Nerve grafts are advised to bridge the separated nerve ends when the gap between them is greater than 2 centimeters, and direct nerve healing is risky. In the field of nerve grafting, the three most common techniques are cable grafts, trunk grafts, and vascularized nerve grafts. In the case of cable grafts, several smaller grafts are taken from nerves that aren't crucial to the patient's health.

The sural nerve, the superficial radial sensory nerve, the anterior branch of the median antebrachial cutaneous nerve, and the lateral femoral cutaneous nerve are often used. The graft length should be 10–20% more than the nerve gap to account for shrinkage owing to fibrosis. Fibrin glue or micro neural sutures are utilized to co-apt the numerous wires to the nerve's diameter. Axonal disruption along the distal nerve branches is lessened when nerve grafts are reversed.
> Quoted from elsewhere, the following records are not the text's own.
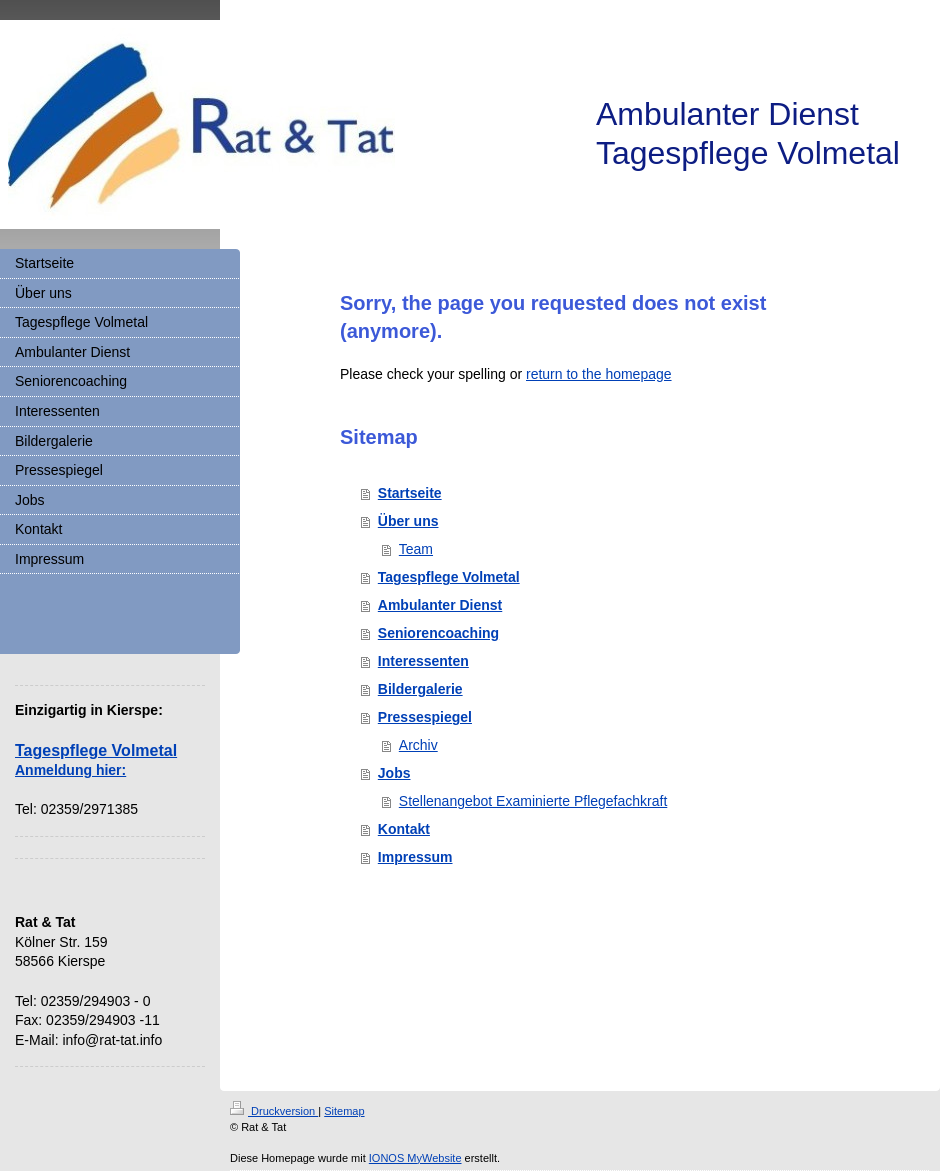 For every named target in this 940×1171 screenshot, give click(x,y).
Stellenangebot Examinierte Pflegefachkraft (533, 801)
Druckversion (274, 1111)
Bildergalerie (420, 689)
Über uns (408, 521)
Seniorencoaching (438, 633)
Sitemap (344, 1111)
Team (416, 549)
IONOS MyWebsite (415, 1158)
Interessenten (423, 661)
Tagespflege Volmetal (449, 577)
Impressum (415, 857)
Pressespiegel (425, 717)
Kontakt (404, 829)
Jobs (394, 773)
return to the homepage (599, 374)
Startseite (410, 493)
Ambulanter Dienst (440, 605)
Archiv (418, 745) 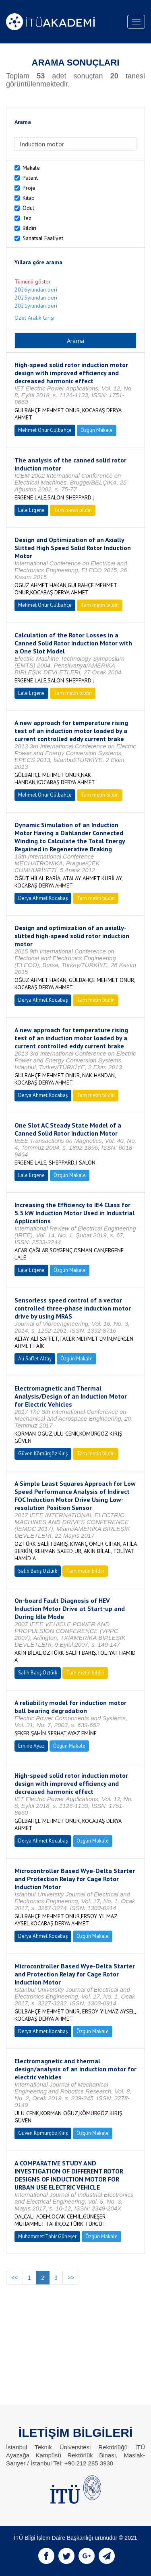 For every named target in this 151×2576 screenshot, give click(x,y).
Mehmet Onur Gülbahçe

It is possible to repair a nerve that is more than likely to work by using a nerve transplant from a healthy nerve to a nonfunctional nerve. Still, they are linked to bad results because they are thick and can grow blood vessels from the bed. Vascularized nerve grafts use the whole nerve, including the vascular pedicle, to restore nerve functions.

4.   Nerve Transfers

Restoring function to a nerve that has been damaged at its distal end requires a donor nerve from a healthy area of the body. Therefore, the surgery uses a healthy, functioning nerve to re-innervate the organ. In cases of root avulsion or roots not proven repairable, the procedure has been utilized widely in brachial plexus injuries to reinnervate the distal muscles.

5.   End-to-side Neurorraphy

In an end-to-side neurorraphy procedure, nerve regeneration occurs through collateral sprouting. At their most distant end, the regrown axons leave the node of Ranvier through the epineurium of the donor's nerve. In 1993, Viterbo performed end-to-side neurorraphy on a cross-facial nerve graft to treat facial palsy. 11 patients with brachial plexus injuries treated with end-to-side neurorraphy had good outcomes, according to the study by Amr et al. The method has shown positive outcomes for other authors as well. This is a novel approach, and it may one day be used to treat peripheral nerve damage.